— Work item —
Begin with the line that holds "Ensure the correct". Output it and all remaining lines of the material, verbatim, ending with the last.

-- Working data follows --

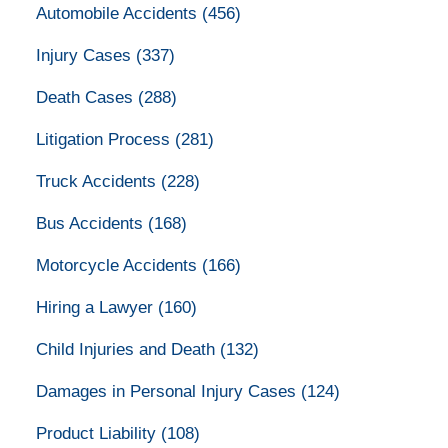
Automobile Accidents
(456)
Injury Cases
(337)
Death Cases
(288)
Litigation Process
(281)
Truck Accidents
(228)
Bus Accidents
(168)
Motorcycle Accidents
(166)
Hiring a Lawyer
(160)
Child Injuries and Death
(132)
Damages in Personal Injury Cases
(124)
Product Liability
(108)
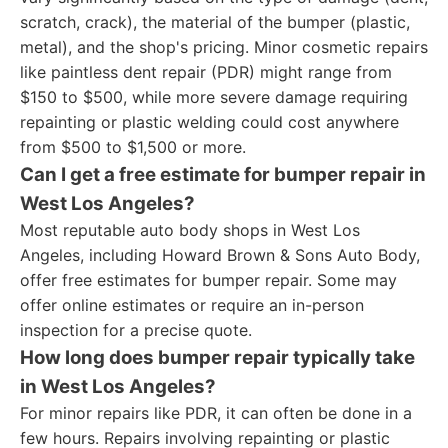
scratch, crack), the material of the bumper (plastic,
metal), and the shop's pricing. Minor cosmetic repairs
like paintless dent repair (PDR) might range from
$150 to $500, while more severe damage requiring
repainting or plastic welding could cost anywhere
from $500 to $1,500 or more.
Can I get a free estimate for bumper repair in
West Los Angeles?
Most reputable auto body shops in West Los
Angeles, including Howard Brown & Sons Auto Body,
offer free estimates for bumper repair. Some may
offer online estimates or require an in-person
inspection for a precise quote.
How long does bumper repair typically take
in West Los Angeles?
For minor repairs like PDR, it can often be done in a
few hours. Repairs involving repainting or plastic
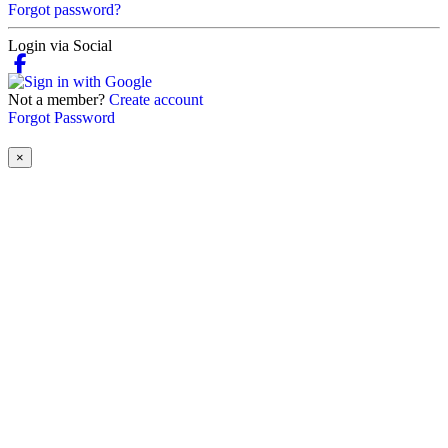
Forgot password?
Login via Social
Not a member?
Create account
Forgot Password
×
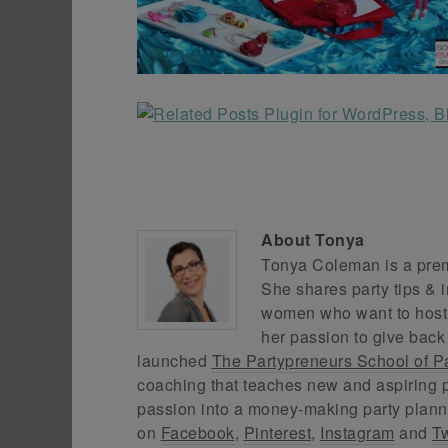
About
Tonya
Tonya Coleman is a premi
She shares party tips & i
women who want to host f
her passion to give back
launched
The Partypreneurs School of P
coaching that teaches new and aspiring p
passion into a money-making party plann
on
Facebook
,
Pinterest
,
Instagram
and
Tw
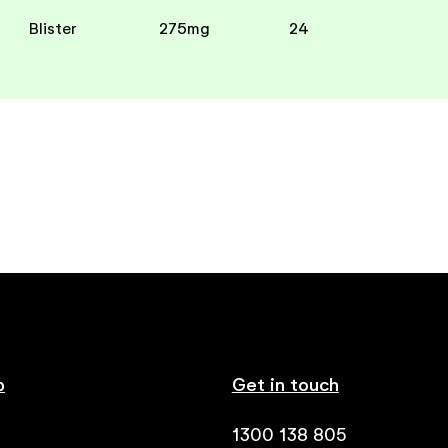
Blister
275mg
24
p
Get in touch
1300 138 805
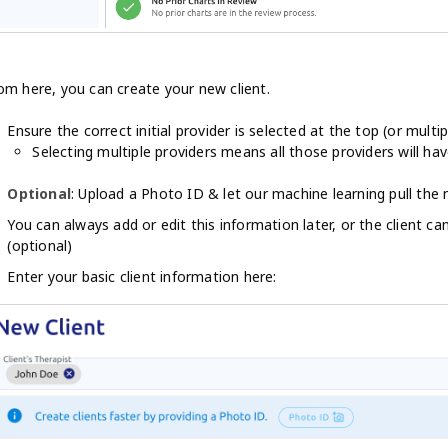
om here, you can create your new client.
Ensure the correct initial provider is selected at the top (or multip
Selecting multiple providers means all those providers will hav
Optional
: Upload a Photo ID & let our machine learning pull the
You can always add or edit this information later, or the client ca
(optional)
Enter your basic client information here:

-- Working data concluded --

— Solution for this problem —
Ensure the correct initial provider is selected at the top (or multip
Selecting multiple providers means all those providers will hav
Optional
: Upload a Photo ID & let our machine learning pull the
You can always add or edit this information later, or the client ca
(optional)
Enter your basic client information here:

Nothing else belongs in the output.